──────── Records for the task ────────

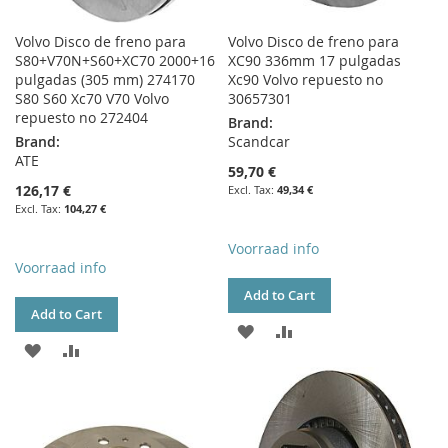
Volvo Disco de freno para
Volvo Disco de freno para
S80+V70N+S60+XC70 2000+16
XC90 336mm 17 pulgadas
pulgadas (305 mm) 274170
Xc90 Volvo repuesto no
S80 S60 Xc70 V70 Volvo
30657301
repuesto no 272404
Brand:
Brand:
Scandcar
ATE
59,70 €
126,17 €
49,34 €
104,27 €
Voorraad info
Voorraad info
Add to Cart
Add to Cart
ADD
ADD
ADD
ADD
TO
TO
TO
TO
WISH
COMPARE
WISH
COMPARE
LIST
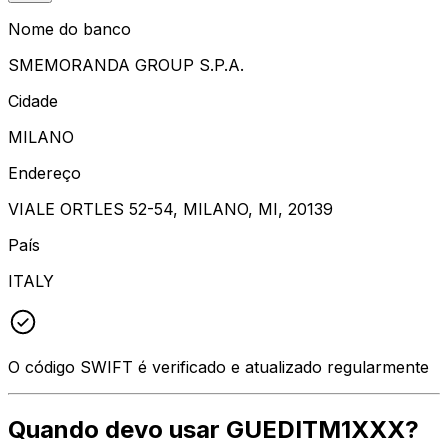
Nome do banco
SMEMORANDA GROUP S.P.A.
Cidade
MILANO
Endereço
VIALE ORTLES 52-54, MILANO, MI, 20139
País
ITALY
O código SWIFT é verificado e atualizado regularmente
Quando devo usar GUEDITM1XXX?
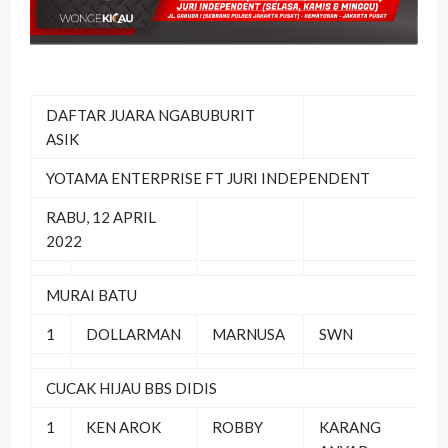
DAFTAR JUARA NGABUBURIT
ASIK
YOTAMA ENTERPRISE FT JURI INDEPENDENT
RABU, 12 APRIL
2022
MURAI BATU
1
DOLLARMAN
MARNUSA
SWN
CUCAK HIJAU BBS DIDIS
1
KEN AROK
ROBBY
KARANG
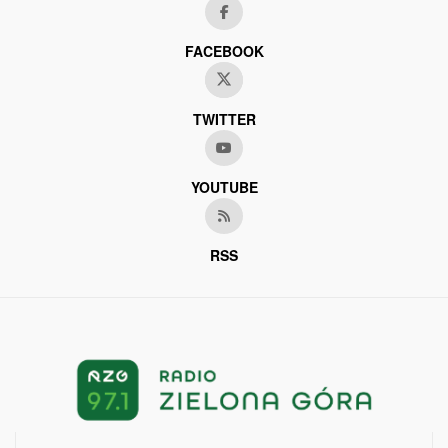
FACEBOOK
TWITTER
YOUTUBE
RSS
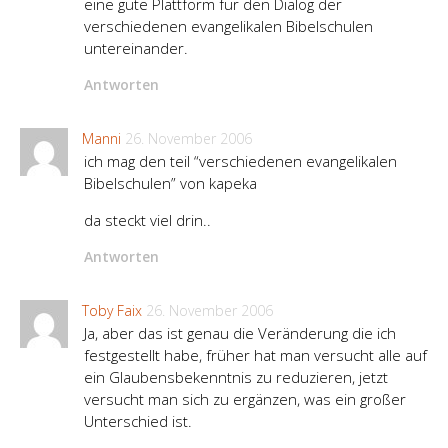
eine gute Plattform für den Dialog der
verschiedenen evangelikalen Bibelschulen
untereinander.
Antworten
Manni
26. November 2006
ich mag den teil “verschiedenen evangelikalen
Bibelschulen” von kapeka
da steckt viel drin..
Antworten
Toby Faix
26. November 2006
Ja, aber das ist genau die Veränderung die ich
festgestellt habe, früher hat man versucht alle auf
ein Glaubensbekenntnis zu reduzieren, jetzt
versucht man sich zu ergänzen, was ein großer
Unterschied ist.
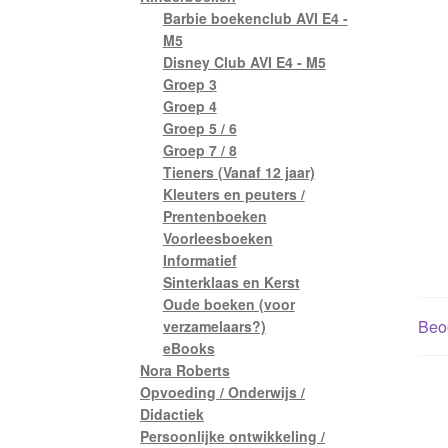
Barbie boekenclub AVI E4 -
M5
Disney Club AVI E4 - M5
Groep 3
Groep 4
Groep 5 / 6
Groep 7 / 8
Tieners (Vanaf 12 jaar)
Kleuters en peuters /
Prentenboeken
Voorleesboeken
Informatief
Sinterklaas en Kerst
Oude boeken (voor
Beoo
verzamelaars?)
eBooks
Nora Roberts
Opvoeding / Onderwijs /
Didactiek
Persoonlijke ontwikkeling /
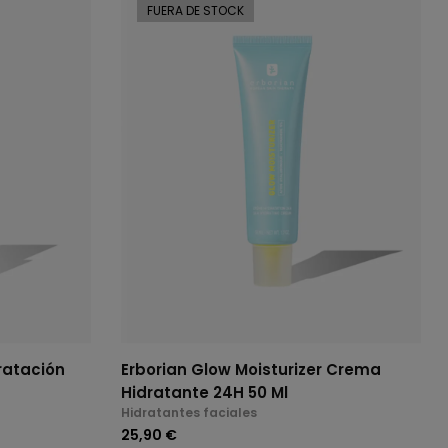
FUERA DE STOCK
ratación
Erborian Glow Moisturizer Crema
Hidratante 24H 50 Ml
Hidratantes faciales
25,90 €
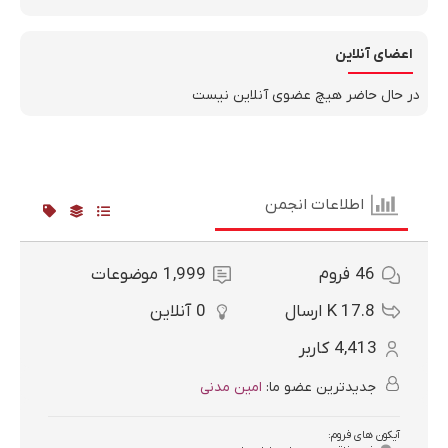
اعضای آنلاین
در حال حاضر هیچ عضوی آنلاین نیست
اطلاعات انجمن
46
فروم
1,999
موضوعات
17.8 K
ارسال‌
0
آنلاین
4,413
کاربر
جدیدترین عضو ما:
امین مدنی
آیکون های فروم:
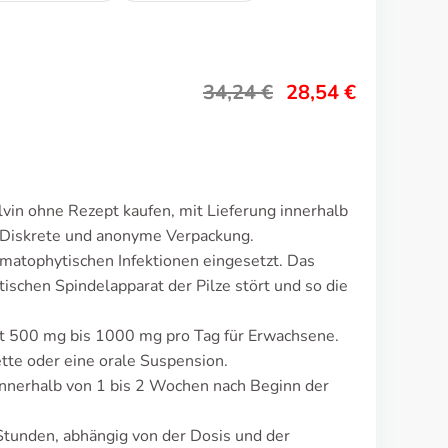
34,24
€
28,54
€
vin ohne Rezept kaufen, mit Lieferung innerhalb
 Diskrete und anonyme Verpackung.
rmatophytischen Infektionen eingesetzt. Das
schen Spindelapparat der Pilze stört und so die
ägt 500 mg bis 1000 mg pro Tag für Erwachsene.
tte oder eine orale Suspension.
nnerhalb von 1 bis 2 Wochen nach Beginn der
tunden, abhängig von der Dosis und der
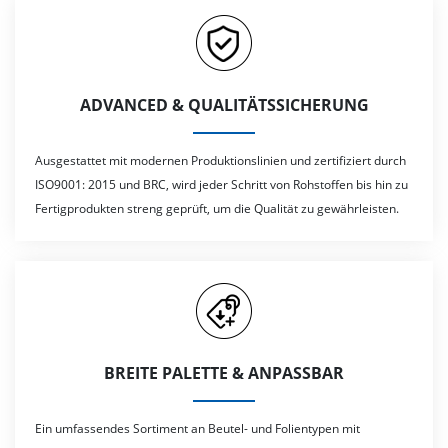
ADVANCED & QUALITÄTSSICHERUNG
Ausgestattet mit modernen Produktionslinien und zertifiziert durch
ISO9001: 2015 und BRC, wird jeder Schritt von Rohstoffen bis hin zu
Fertigprodukten streng geprüft, um die Qualität zu gewährleisten.
BREITE PALETTE & ANPASSBAR
Ein umfassendes Sortiment an Beutel- und Folientypen mit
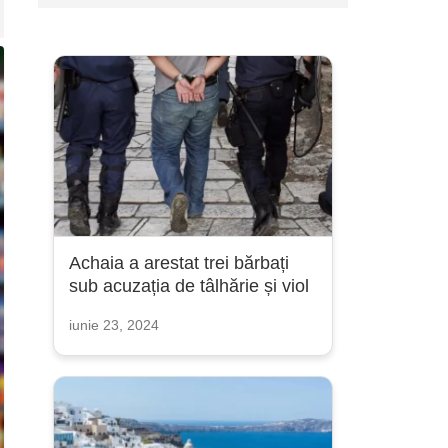
Achaia a arestat trei bărbați
sub acuzația de tâlhărie și viol
iunie 23, 2024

────────

→ Exercise details
Once more, please print the whole listing exactly, omitting each image.

→ Reply to the exercise
Volvo Disco de freno para
Volvo Disco de freno para
S80+V70N+S60+XC70 2000+16
XC90 336mm 17 pulgadas
pulgadas (305 mm) 274170
Xc90 Volvo repuesto no
S80 S60 Xc70 V70 Volvo
30657301
repuesto no 272404
Brand:
Brand:
Scandcar
ATE
59,70 €
126,17 €
49,34 €
104,27 €
Voorraad info
Voorraad info
Add to Cart
Add to Cart
ADD
ADD
ADD
ADD
TO
TO
TO
TO
WISH
COMPARE
WISH
COMPARE
LIST
Nome do banco
SMEMORANDA GROUP S.P.A.
Cidade
MILANO
Endereço
VIALE ORTLES 52-54, MILANO, MI, 20139
País
ITALY
O código SWIFT é verificado e atualizado regularmente
Quando devo usar GUEDITM1XXX?
DAFTAR JUARA NGABUBURIT
ASIK
YOTAMA ENTERPRISE FT JURI INDEPENDENT
RABU, 12 APRIL
2022
MURAI BATU
1
DOLLARMAN
MARNUSA
SWN
CUCAK HIJAU BBS DIDIS
1
KEN AROK
ROBBY
KARANG
FACEBOOK
TWITTER
YOUTUBE
RSS
eine gute Plattform für den Dialog der
verschiedenen evangelikalen Bibelschulen
untereinander.
Antworten
Manni
26. November 2006
ich mag den teil “verschiedenen evangelikalen
Bibelschulen” von kapeka
da steckt viel drin..
Antworten
Toby Faix
26. November 2006
Ja, aber das ist genau die Veränderung die ich
festgestellt habe, früher hat man versucht alle auf
ein Glaubensbekenntnis zu reduzieren, jetzt
versucht man sich zu ergänzen, was ein großer
Unterschied ist.
Barbie boekenclub AVI E4 -
M5
Disney Club AVI E4 - M5
Groep 3
Groep 4
Groep 5 / 6
Groep 7 / 8
Tieners (Vanaf 12 jaar)
Kleuters en peuters /
Prentenboeken
Voorleesboeken
Informatief
Sinterklaas en Kerst
Oude boeken (voor
Beoo
verzamelaars?)
eBooks
Nora Roberts
Opvoeding / Onderwijs /
Didactiek
Persoonlijke ontwikkeling /
FUERA DE STOCK
ratación
Erborian Glow Moisturizer Crema
Hidratante 24H 50 Ml
Hidratantes faciales
25,90 €
اعضای آنلاین
در حال حاضر هیچ عضوی آنلاین نیست
اطلاعات انجمن
46
فروم
1,999
موضوعات
17.8 K
ارسال‌
0
آنلاین
4,413
کاربر
جدیدترین عضو ما:
امین مدنی
آیکون های فروم:
34,24
€
28,54
€
vin ohne Rezept kaufen, mit Lieferung innerhalb
 Diskrete und anonyme Verpackung.
rmatophytischen Infektionen eingesetzt. Das
schen Spindelapparat der Pilze stört und so die
ägt 500 mg bis 1000 mg pro Tag für Erwachsene.
tte oder eine orale Suspension.
nnerhalb von 1 bis 2 Wochen nach Beginn der
tunden, abhängig von der Dosis und der
ADVANCED & QUALITÄTSSICHERUNG
Ausgestattet mit modernen Produktionslinien und zertifiziert durch
ISO9001: 2015 und BRC, wird jeder Schritt von Rohstoffen bis hin zu
Fertigprodukten streng geprüft, um die Qualität zu gewährleisten.
BREITE PALETTE & ANPASSBAR
Ein umfassendes Sortiment an Beutel- und Folientypen mit
Achaia a arestat trei bărbați
sub acuzația de tâlhărie și viol
iunie 23, 2024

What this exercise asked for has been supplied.